■ How to complete this task ■
Copy out the lines of the listing from the one containing "Online via Zoom" onward, through the last, without altering any.

■ Excerpted records ■
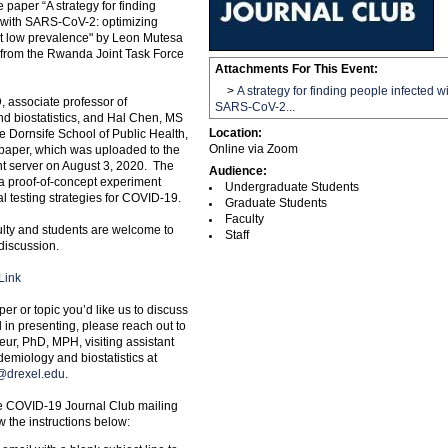
e paper “A strategy for finding
 with SARS-CoV-2: optimizing
at low prevalence" by Leon Mutesa
from the Rwanda Joint Task Force
Attachments For This Event:
>
A strategy for finding people infected w
, associate professor of
SARS-CoV-2...
d biostatistics, and Hal Chen, MS
Location:
he Dornsife School of Public Health,
Online via Zoom
e paper, which was uploaded to the
nt server on August 3, 2020. The
Audience:
a proof-of-concept experiment
Undergraduate Students
l testing strategies for COVID-19.
Graduate Students
Faculty
culty and students are welcome to
Staff
 discussion.
Link
per or topic you’d like us to discuss
d in presenting, please reach out to
ur, PhD, MPH, visiting assistant
demiology and biostatistics at
@drexel.edu
.
he COVID-19 Journal Club mailing
ow the instructions below:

■ Problem solution ■
Online via Zoom
e paper, which was uploaded to the
nt server on August 3, 2020. The
Audience:
a proof-of-concept experiment
Undergraduate Students
l testing strategies for COVID-19.
Graduate Students
Faculty
culty and students are welcome to
Staff
 discussion.
Link
per or topic you’d like us to discuss
d in presenting, please reach out to
ur, PhD, MPH, visiting assistant
demiology and biostatistics at
@drexel.edu
.
he COVID-19 Journal Club mailing
ow the instructions below:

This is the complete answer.